Former Intel (NASDAQ:INTC) executive Kirk Skaugen, who used to lead the company's client computing group, admitted to making a serious mistake with respect to its roughly $10 billion desktop personal-computer chip business.
The then-Intel exec explained at the time that Intel didn't bother to produce a fifth-generation Core processor for the desktop personal-computer market.
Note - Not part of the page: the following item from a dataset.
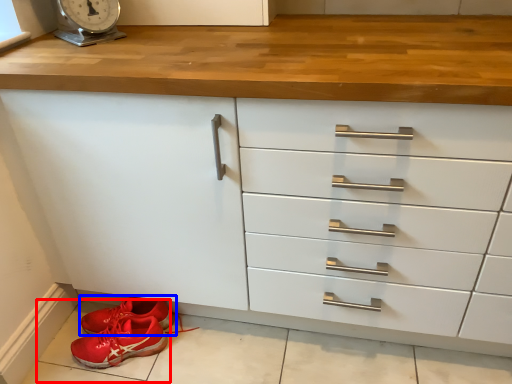 Question: Which point is further to the camera, tile (highlighted by a red box) or footwear (highlighted by a blue box)?

Choices:
 (A) tile
 (B) footwear

Answer: (B) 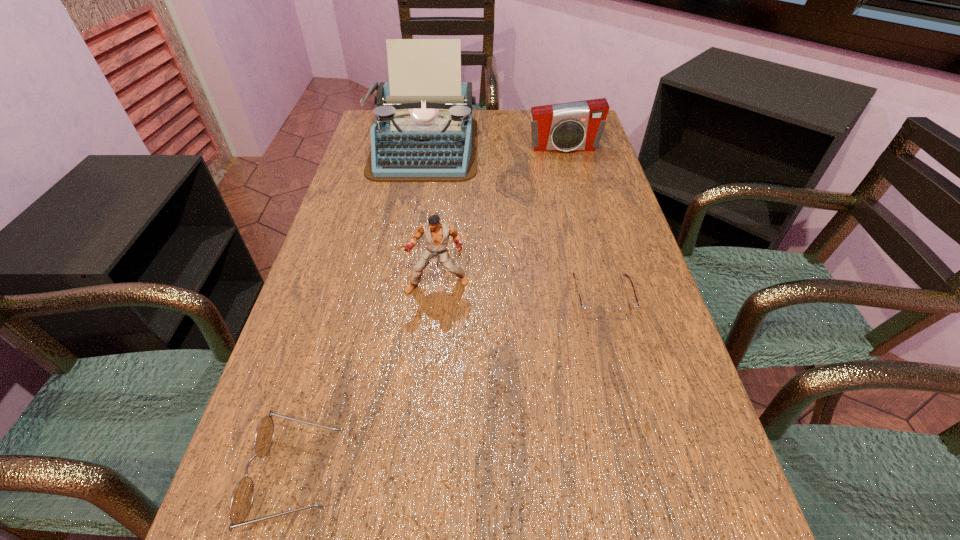 The image size is (960, 540). In order to click on free region at the far edge of the desktop in this screenshot , I will do `click(495, 122)`.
The reasoning behind that -- if you can believe it -- was the following.
"We made an experiment and we said, 'Maybe we're putting technology into the market too fast; let's not build a chip for the mainstream tower [desktop] business'," Skaugen explained.
When a component vendor that sells components into a market characterized by annual product refreshes, bad things happen -- like a 16% year-over-year decline in desktop processor unit volumes in one quarter, followed by a 22% year-over-year drop in the following quarter.
After learning this painful lesson, Skaugen told investors the company now plans to refresh its products in this space at an annual cadence.
Still, Intel may face a "gap" in its desktop processor lineup next year.
The story so far
Intel launched its sixth-generation Core processors for the desktop personal-computer market in the second half of 2015 -- specifically, August 2015 for the gaming and enthusiast parts. Intel then rolled out its seventh-generation Core processors for desktops in early January 2017, roughly a year and a half after it launched the first sixth-generation Core processors.
Later this year, probably late in the third quarter or early in the fourth quarter, Intel is expected to launch its first eighth-generation Core processors for the desktop market. Just as with the sixth-generation Core parts, Intel is reportedly planning to launch the enthusiast- and gaming-oriented parts first, with a broader roll-out in the first quarter of 2018.
With this background established, we can now understand Intel's potential dilemma.
What does Intel release in the second half of 2018 or the first half of 2019?
Based on numerous credible leaks, Intel isn't planning to launch a desktop personal-computer version of its Cannon Lake architecture, which is the first processor family that'll be built using the company's new 10-nanometer technology.
The company's next mass-market desktop personal-computer processor family, then, is expected to be its Ice Lake processor family, Intel's second-generation 10-nanometer processor architecture.
Based on what Intel disclosed at its Technology and Manufacturing Day back in March, the company intends to transition in a year from its 10-nanometer manufacturing technology to its 10-nanometer+ technology, a performance-enhanced version of the original technology.
So if the numerous credible reports that Cannon Lake for low-power notebooks, Intel's first 10-nanometer product, won't launch until the middle of 2018, then it follows that Ice Lake, the company's second 10-nanometer processor family, won't begin to roll out until the middle of 2019. That's assuming, of course, that the Ice Lake chips are built using Intel's 10-nanometer+ tech and not its first-generation 10-nanometer technology.
Intel could conceivably build Ice Lake using its first-generation 10-nanometer technology, launch it in early 2019, and then replace it in the second half of 2019 with Tiger Lake, manufactured in the company's 10-nanometer+ technology.
However, given how little guidance Intel has provided with respect to its future product plans, investors for now remain in the dark about how Intel can stick to an annual product cadence in the desktop personal-computer market.